In spite of an impressive record of reducing poverty from 60 per cent to 47 per cent over the past decade — based on the $1.90 a day global poverty line — there are today 12 million Tanzanians living on less than $0.5 a day.
The World Bank’s 9th Tanzania Economic Update says that overall, Tanzania’s economic position remains solid, but it has to work towards the government target of 10 per cent by 2020/21, as it seeks to industrialise.
According to Bella Bird, World Bank country director for Tanzania, Burundi, Malawi and Somalia, 800,000 young Tanzanians enter the job market annually, with only limited opportunities.
“Higher levels of growth are badly needed to create a greater number of productive jobs and to significantly reduce poverty,” Ms Bird said.

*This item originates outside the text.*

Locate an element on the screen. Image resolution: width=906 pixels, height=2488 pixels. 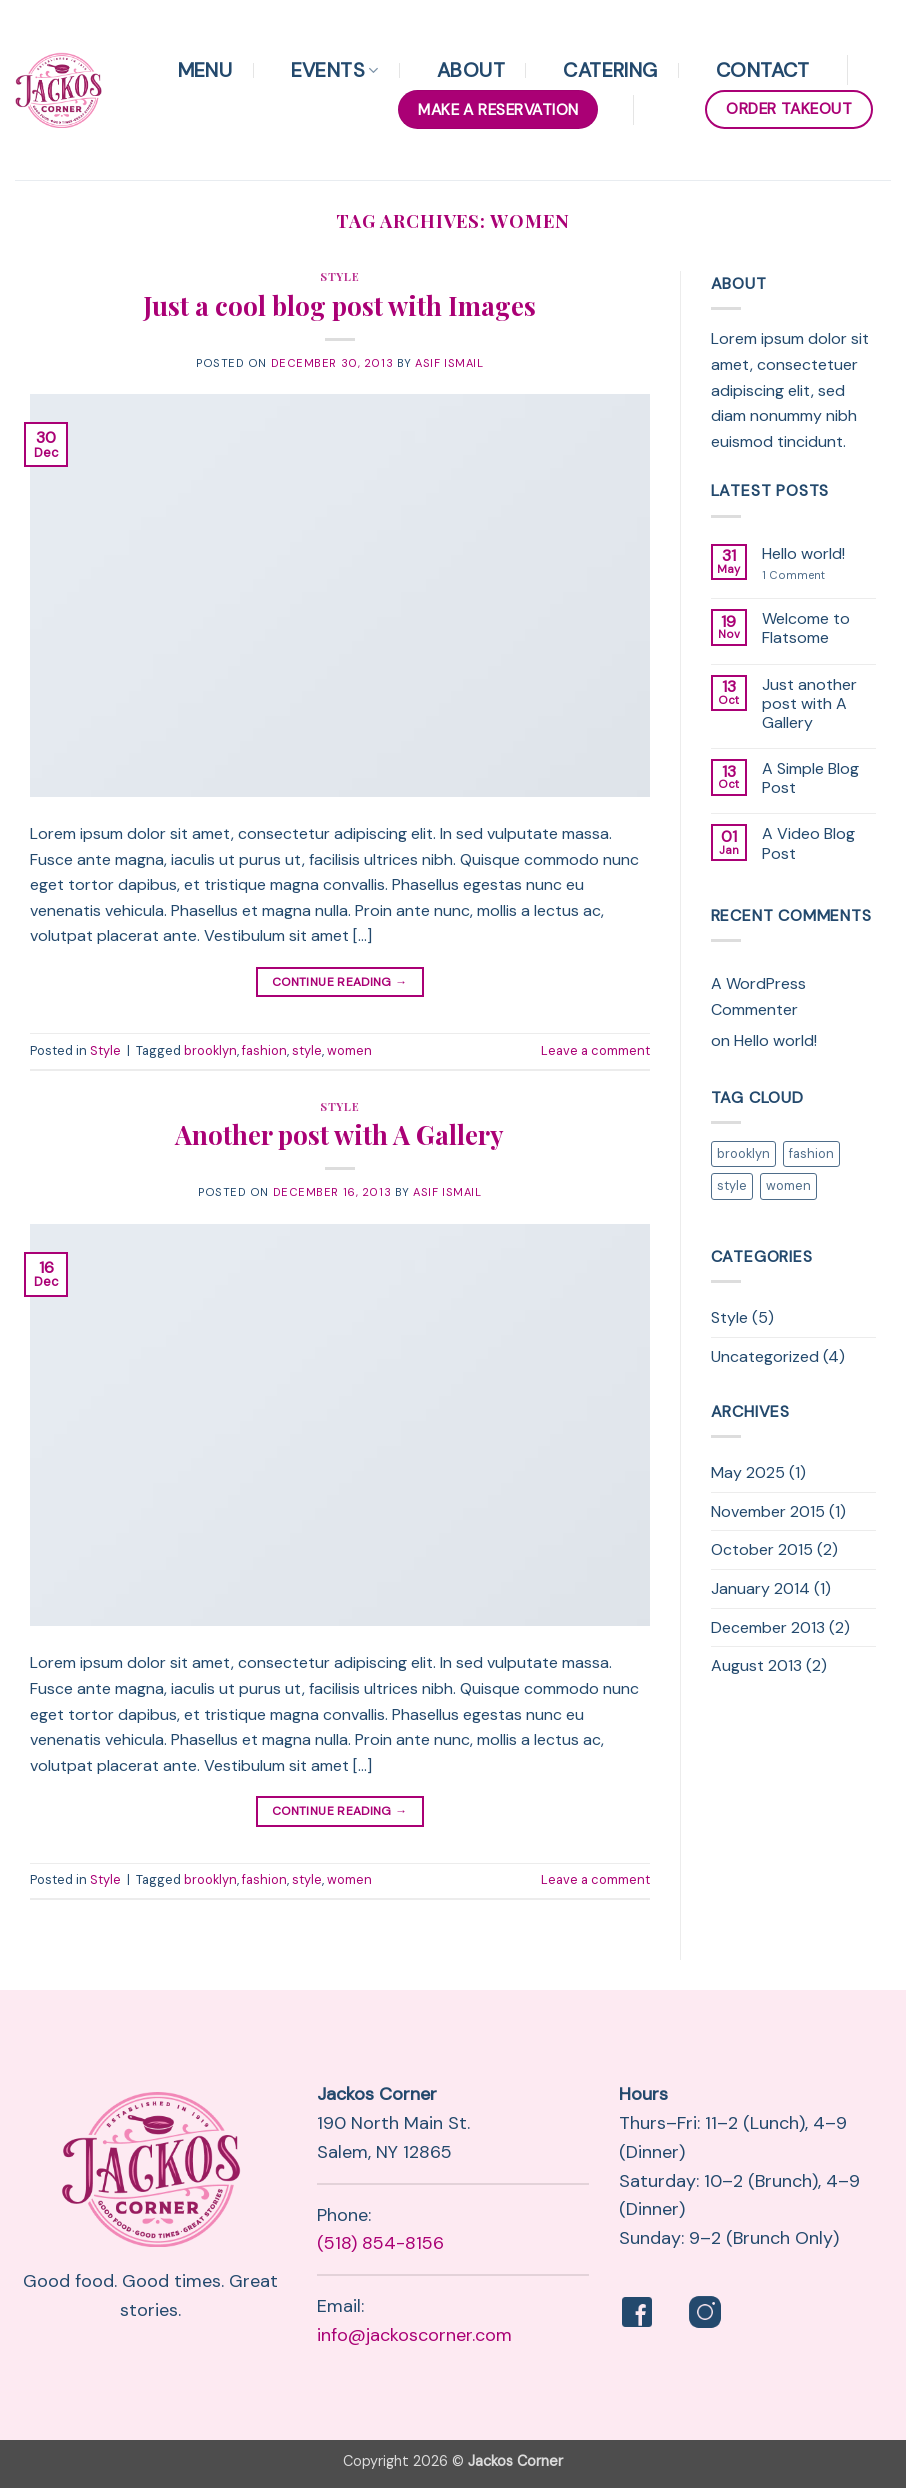 Contact is located at coordinates (763, 70).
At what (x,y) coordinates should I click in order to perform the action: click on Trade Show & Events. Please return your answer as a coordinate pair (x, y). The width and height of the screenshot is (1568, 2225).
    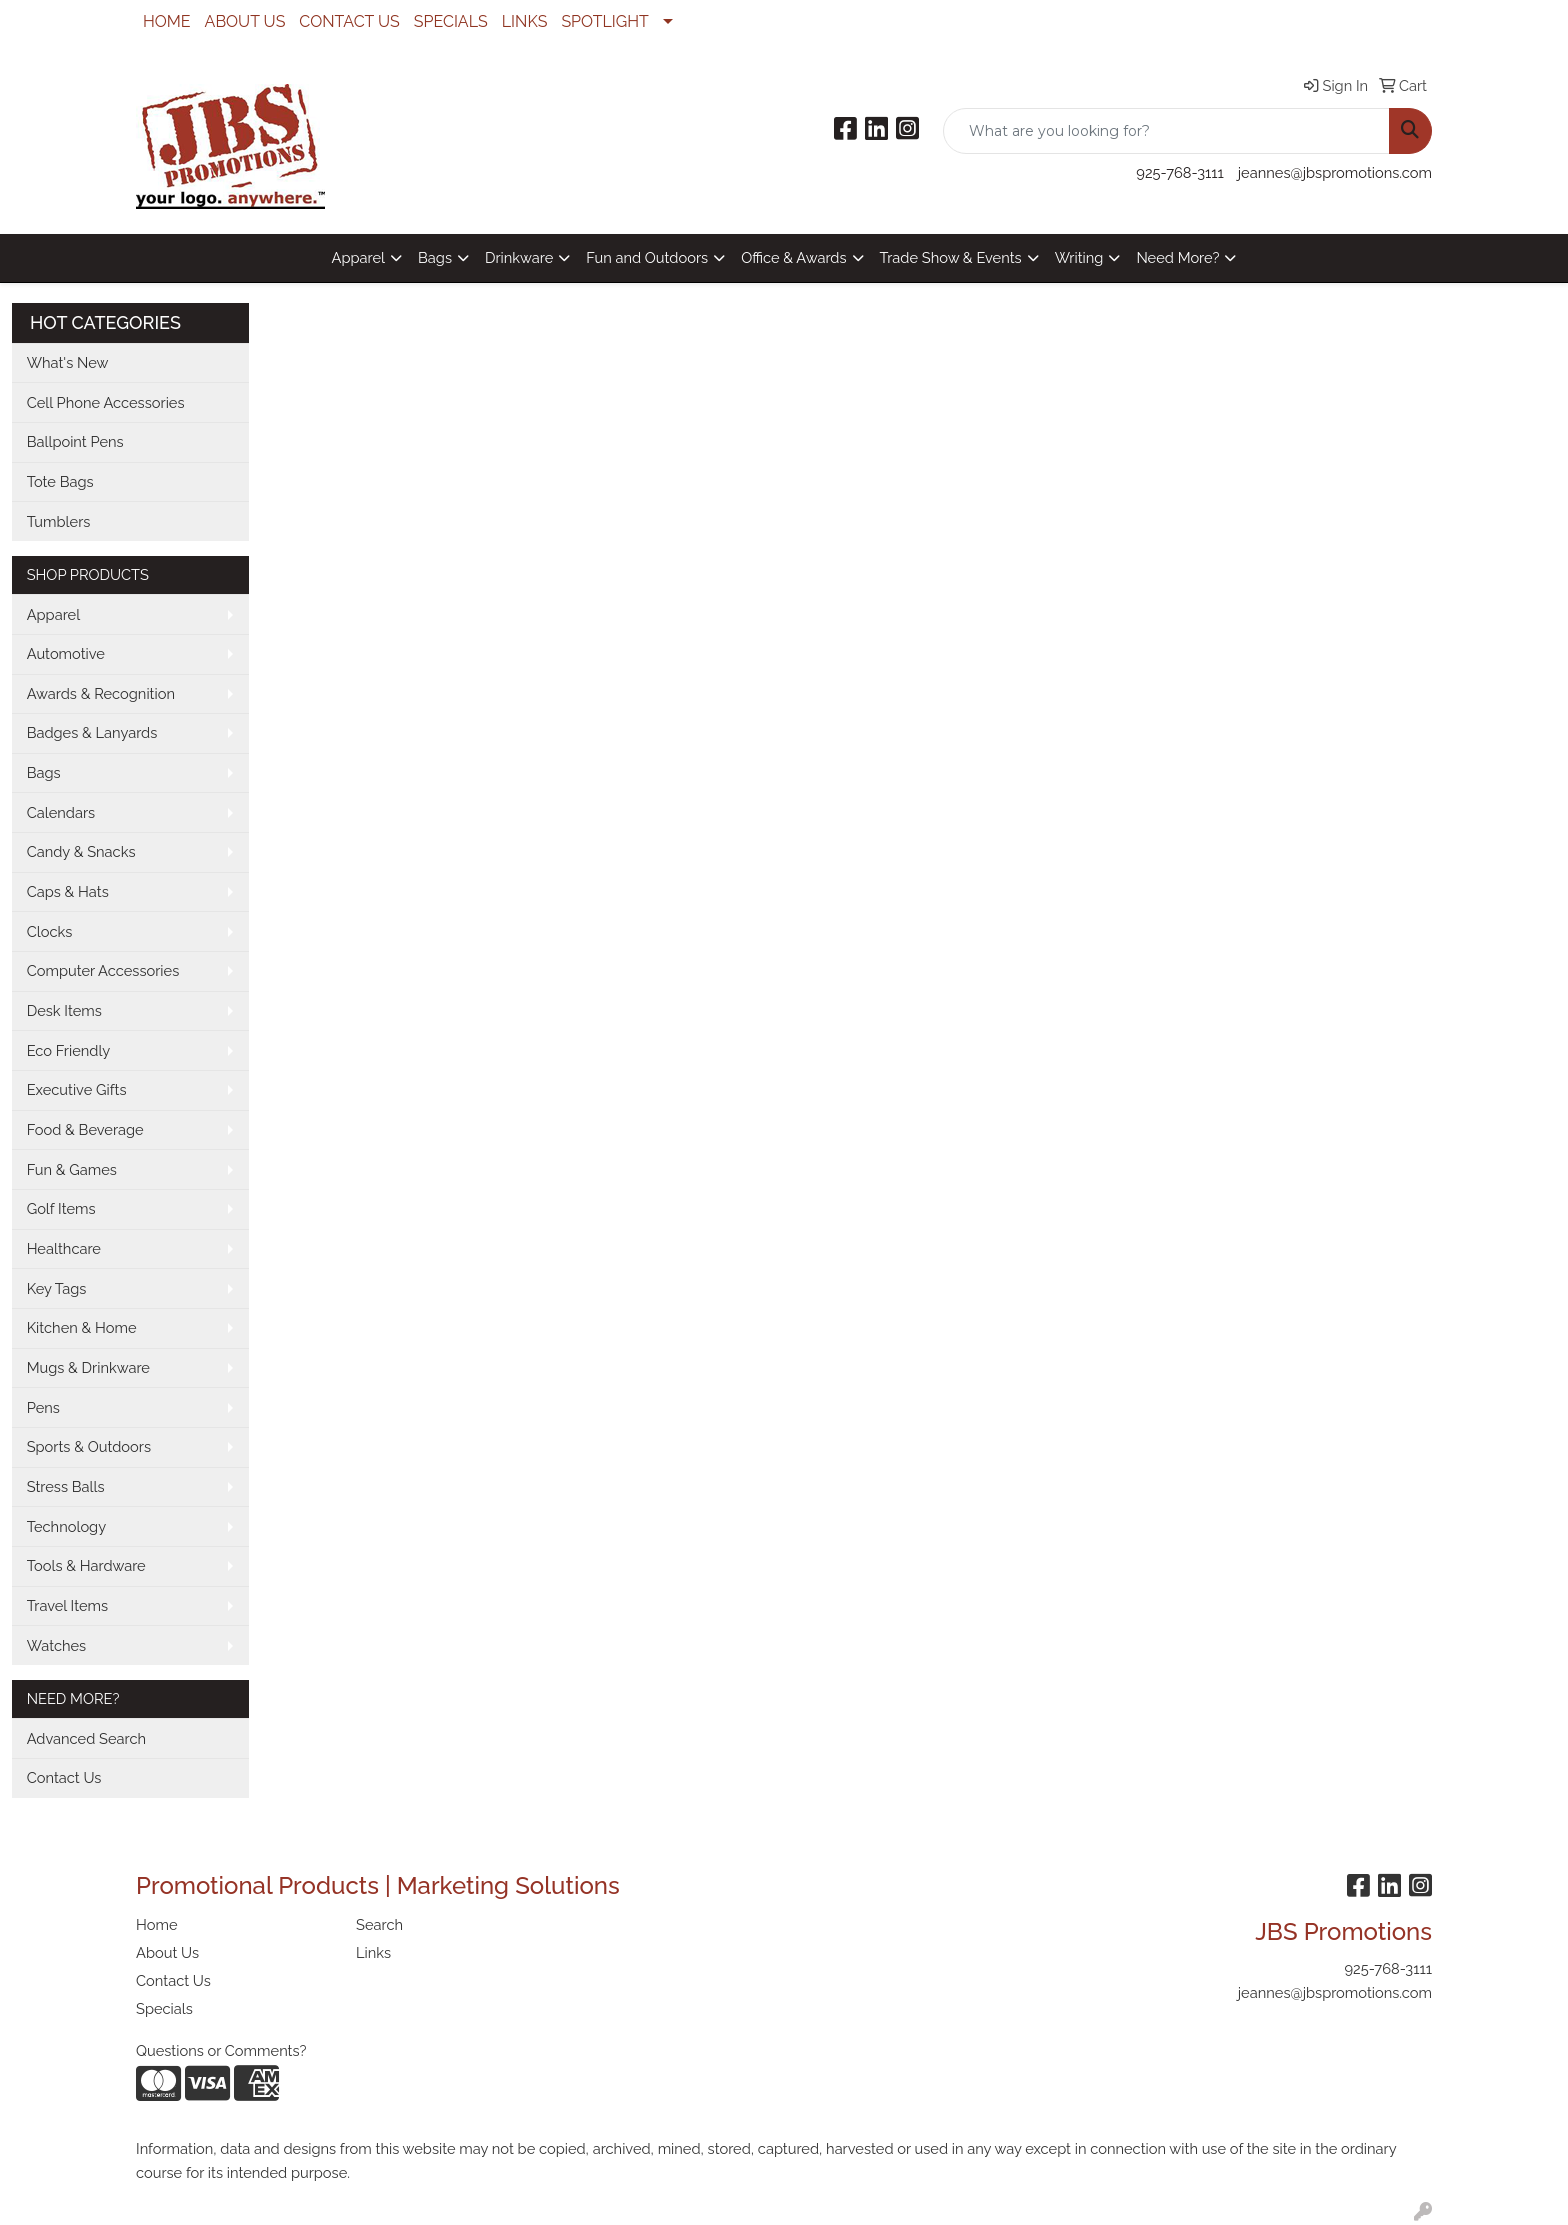     Looking at the image, I should click on (951, 257).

The 2015 Employment and Earning Survey found out that over 2.3 million Tanzanians were employed in the formal sector on the Mainland. Out of those, 1,568,165 were in the private sector.
Ms Bird said the government’s focus on industrialisation must create jobs and reduce poverty.

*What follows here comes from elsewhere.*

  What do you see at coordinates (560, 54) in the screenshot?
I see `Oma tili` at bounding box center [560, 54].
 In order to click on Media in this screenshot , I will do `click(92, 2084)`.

Potential of private sector
“Public investment projects need to be prioritised for growth and poverty reduction impact, and they need to be fully funded,” she added.

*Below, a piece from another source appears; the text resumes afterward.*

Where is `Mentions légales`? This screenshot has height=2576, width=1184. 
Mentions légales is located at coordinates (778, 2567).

Dr Hawa Sinare, a senior consultant at Rex Consulting, noted that the country must unlock the potential of the private sector to speed up economic development leading to job creation.
“Credit is very expensive and it is killing us. Besides being a lawyer I also farm, and it is very difficult to get funding in this area. What we are seeing are more and more taxes on revenue,” she said.